──────── DATA LISTING ────────

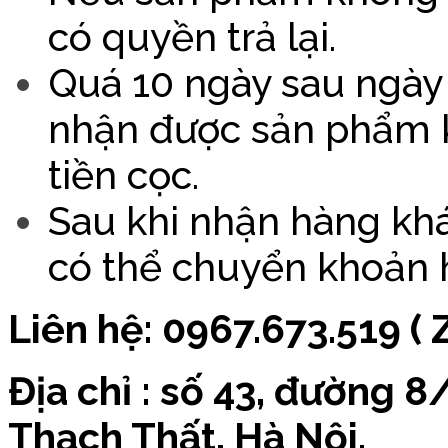
có quyền trả lại.
Quá 10 ngày sau ngày
nhận được sản phẩm 
tiền cọc.
Sau khi nhận hàng khác
có thể chuyển khoản ho
Liên hệ: 0967.673.519 ( 
Địa chỉ : số 43, đường 
Thạch Thất, Hà Nội.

────────

• _INSTRUCTIONS FOR THE TASK_
With the images omitted, return the full material exactly.

• _PROBLEM SOLUTION_
có quyền trả lại.
Quá 10 ngày sau ngày
nhận được sản phẩm 
tiền cọc.
Sau khi nhận hàng khác
có thể chuyển khoản ho
Liên hệ: 0967.673.519 ( 
Địa chỉ : số 43, đường 
Thạch Thất, Hà Nội.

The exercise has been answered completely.